[WORK TO BE COMPLETED] Lines with the word "like" are the ones wanted. Copy each of them from the entries below.

Page images and extracted text:
....
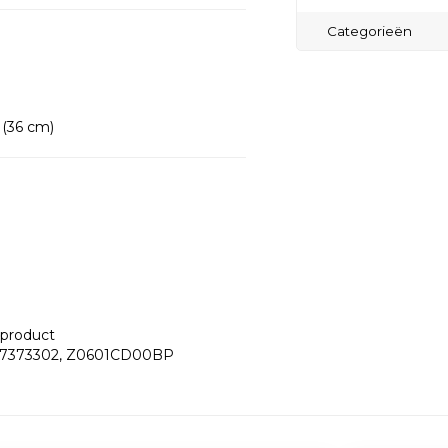
Categorieën
 (36 cm)
 product
S47373302, Z0601CD00BP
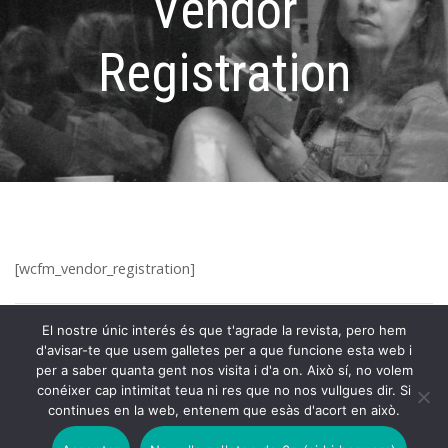
Vendor
Registration
[wcfm_vendor_registration]
El nostre únic interés és que t'agrade la revista, pero hem
d'avisar-te que usem galletes per a que funcione esta web i
per a saber quanta gent nos visita i d'a on. Això sí, no volem
conéixer cap intimitat teua ni res que no nos vullgues dir. Si
continues en la web, entenem que esàs d'acort en això.
Copyright © 2026 Revista Ucrònica.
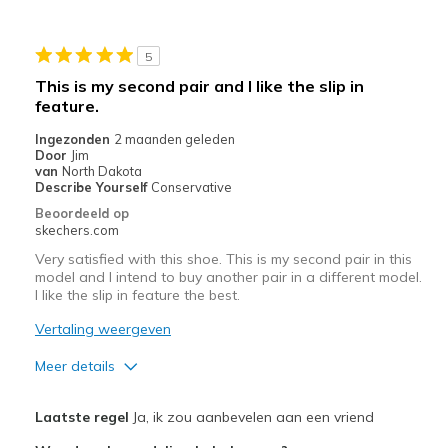
Casual Wear
5
Travel
This is my second pair and I like the slip in
feature.
Width
Feels true to width
Sizing
Feels true to size
Ingezonden
2 maanden geleden
Door
Jim
View On Shoes
Shoes are for Wearing
van
North Dakota
Describe Yourself
Conservative
Beoordeeld op
skechers.com
Very satisfied with this shoe. This is my second pair in this
model and I intend to buy another pair in a different model.
I like the slip in feature the best.
Vertaling weergeven
Meer details
Pluspunten
Laatste regel
Ja, ik zou aanbevelen aan een vriend
Attractive Design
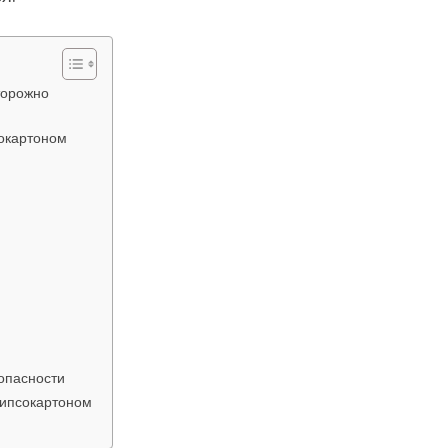
торожно
окартоном
зопасности
гипсокартоном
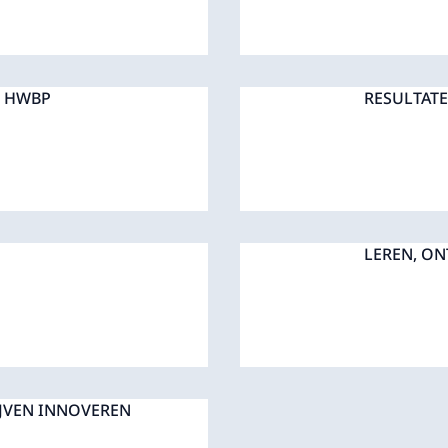
N HWBP
RESULTAT
LEREN, ON
JVEN INNOVEREN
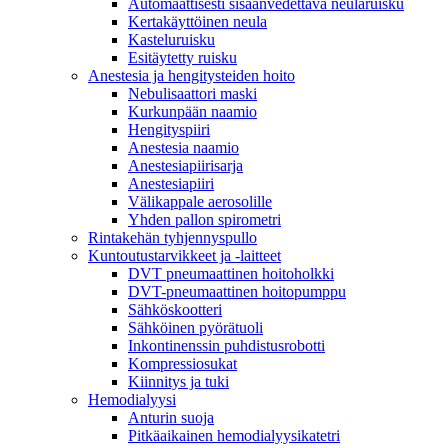
Automaattisesti sisäänvedettävä neularuisku
Kertakäyttöinen neula
Kasteluruisku
Esitäytetty ruisku
Anestesia ja hengitysteiden hoito
Nebulisaattori maski
Kurkunpään naamio
Hengityspiiri
Anestesia naamio
Anestesiapiirisarja
Anestesiapiiri
Välikappale aerosolille
Yhden pallon spirometri
Rintakehän tyhjennyspullo
Kuntoutustarvikkeet ja -laitteet
DVT pneumaattinen hoitoholkki
DVT-pneumaattinen hoitopumppu
Sähköskootteri
Sähköinen pyörätuoli
Inkontinenssin puhdistusrobotti
Kompressiosukat
Kiinnitys ja tuki
Hemodialyysi
Anturin suoja
Pitkäaikainen hemodialyysikatetri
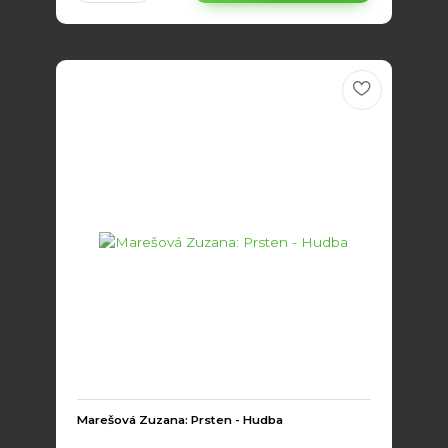
Marešová Zuzana: Prsten - Hudba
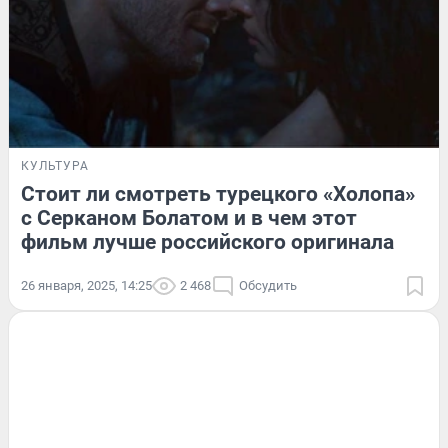
КУЛЬТУРА
Стоит ли смотреть турецкого «Холопа»
с Серканом Болатом и в чем этот
фильм лучше российского оригинала
26 января, 2025, 14:25
2 468
Обсудить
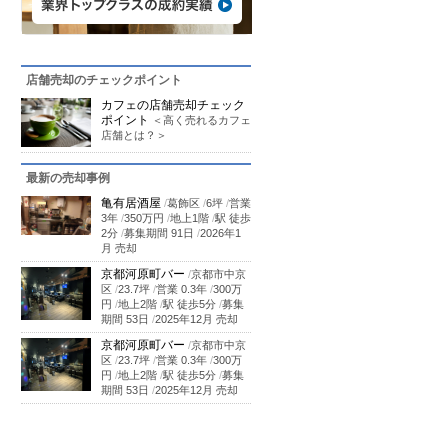
店舗売却のチェックポイント
カフェの店舗売却チェック
ポイント
＜高く売れるカフェ
店舗とは？＞
最新の売却事例
亀有居酒屋
/
葛飾区
/
6坪
/
営業
3年
/
350万円
/
地上1階
/
駅 徒歩
2分
/
募集期間 91日
/
2026年1
月 売却
京都河原町バー
/
京都市中京
区
/
23.7坪
/
営業 0.3年
/
300万
円
/
地上2階
/
駅 徒歩5分
/
募集
期間 53日
/
2025年12月 売却
京都河原町バー
/
京都市中京
区
/
23.7坪
/
営業 0.3年
/
300万
円
/
地上2階
/
駅 徒歩5分
/
募集
期間 53日
/
2025年12月 売却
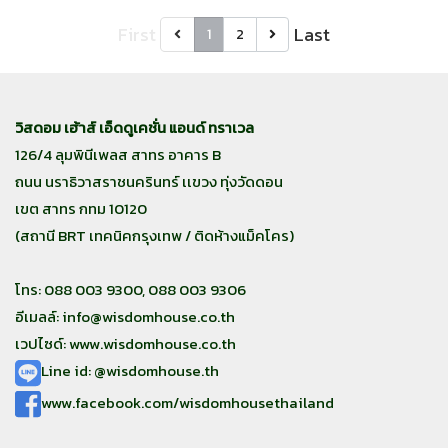
First
Last
1
2
วิสดอม เฮ้าส์ เอ็ดดูเคชั่น แอนด์ ทราเวล
126/4 ลุมพินีเพลส สาทร อาคาร B
ถนน นราธิวาสราชนครินทร์ เเขวง ทุ่งวัดดอน
เขต สาทร กทม 10120
(สถานี BRT เทคนิคกรุงเทพ / ติดห้างแม็คโคร)
โทร: 088 003 9300, 088 003 9306
อีเมลล์:
info@wisdomhouse.co.th
เวปไซด์: www.wisdomhouse.co.th
Line id: @wisdomhouse.th
www.facebook.com/wisdomhousethailand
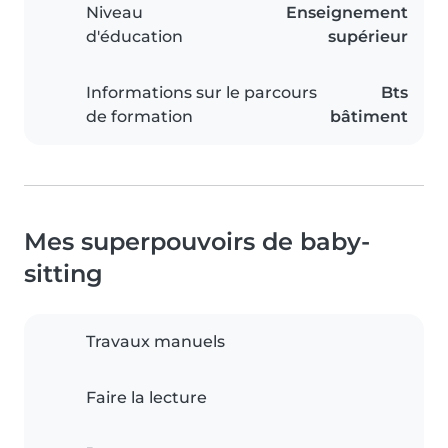
Niveau
Enseignement
d'éducation
supérieur
Informations sur le parcours
Bts
de formation
bâtiment
Mes superpouvoirs de baby-
sitting
Travaux manuels
Faire la lecture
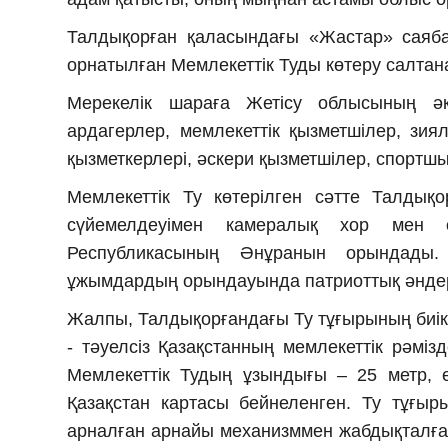
Талдықорған қаласындағы «Жастар» саябағ
орнатылған Мемлекеттік Туды көтеру салтана
Мерекелік шараға Жетісу облысының әкі
ардагерлер, мемлекеттік қызметшілер, зия
қызметкерлері, әскери қызметшілер, спортш
Мемлекеттік Ту көтерілген сәтте Талдықо
сүйемелдеуімен камералық хор мен о
Республикасының Әнұранын орындады.
ұжымдардың орындауында патриоттық әнде
Жалпы, Талдықорғандағы Ту тұғырының биікт
- тәуелсіз Қазақстанның мемлекеттік рәміз
Мемлекеттік Тудың ұзындығы – 25 метр, е
Қазақстан картасы бейнеленген. Ту тұғыр
арналған арнайы механизммен жабдықталға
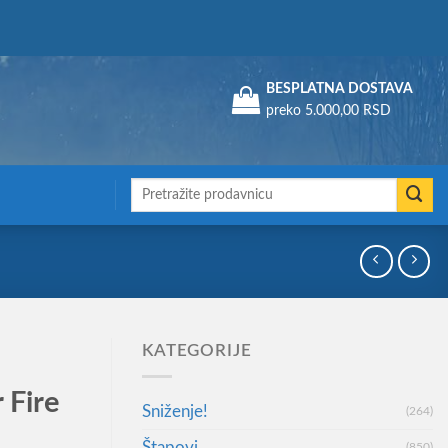
Assign a menu in Theme Options > Menus
BESPLATNA DOSTAVA
preko 5.000,00 RSD
Претрага
за:
KATEGORIJE
 Fire
Sniženje!
(264)
Štapovi
(850)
....
[EXERCISE ANSWER]
This is my second pair and I like the slip in
I like the slip in feature the best.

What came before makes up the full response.